M. Trump a menacé de doubler les tarifs sur les véhicules fabriqués au Canada et les pièces automobiles non conformes à l'ACEUM au début de la nouvelle année, après l'échec des négociations la semaine dernière.
M. Kingston a soutenu qu'une riposte continue menacerait l'ensemble de l'industrie automobile nord-américaine.

Le PDG de l'Association canadienne des constructeurs de véhicules, Brian Kingston, dit que les propos de Jamieson Greer ne l'inquiètent pas. (Photo d'archives)
Photo : Radio-Canada
Si nous ne trouvons pas une voie de sortie par une baisse des droits de douane, cela rendra l'ensemble de l'industrie nord-américaine moins concurrentielle et réduira sa capacité à rivaliser avec les constructeurs d'autres régions du monde, a-t-il expliqué.
Malgré l'échec des négociations, M. Kingston croit qu'un accord demeure à portée de main. Le sang-froid va l'emporter, mais nous devons arrêter ce cycle de ripostes et recommencer à discuter, a-t-il dit.
M. Volpe a dit espérer que l'administration Trump réalise qu'il n'est pas logique de séparer les secteurs automobiles canadien et américain.
Les pays ne fabriquent pas de voitures. Ce sont les industries de ces pays qui fabriquent des voitures, a-t-il déclaré.

Honda a suspendu pour une durée indéterminée ses projets d'investissement majeur dans la chaîne de valeur des véhicules électriques et des batteries à Alliston en raison de l'évolution de la demande du marché. (Photo d'archives)
Photo : La Presse canadienne / Nathan Denette
M. Volpe se dit encouragé par le fait que M. Greer ait accordé une entrevue à des médias canadiens, estimant qu'il s'agit d'un signe que le sujet du commerce entre le Canada et les États-Unis fait son chemin au sein de l'administration Trump.
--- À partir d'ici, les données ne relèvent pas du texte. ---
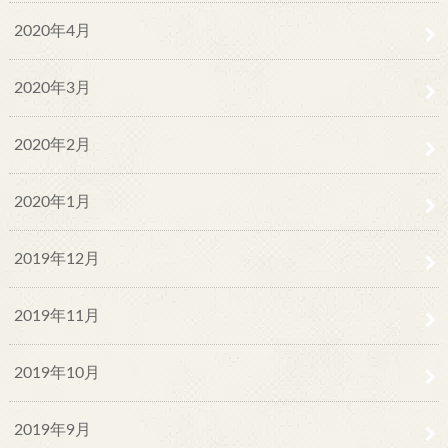
2020年4月
2020年3月
2020年2月
2020年1月
2019年12月
2019年11月
2019年10月
2019年9月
Il a ajouté que, peu importe l'orientation que prendront les discussions commerciales, le Canada devra assumer l'accord qu'il signera.
Si nous concluons un accord qui sacrifie le secteur automobile, alors nous devrons l'assumer. Ce ne sera pas la faute de l'administration Trump qui dit vouloir obtenir quelque chose de nous. Si nous leur cédons, ce sera sur nos épaules, a-t-il conclu.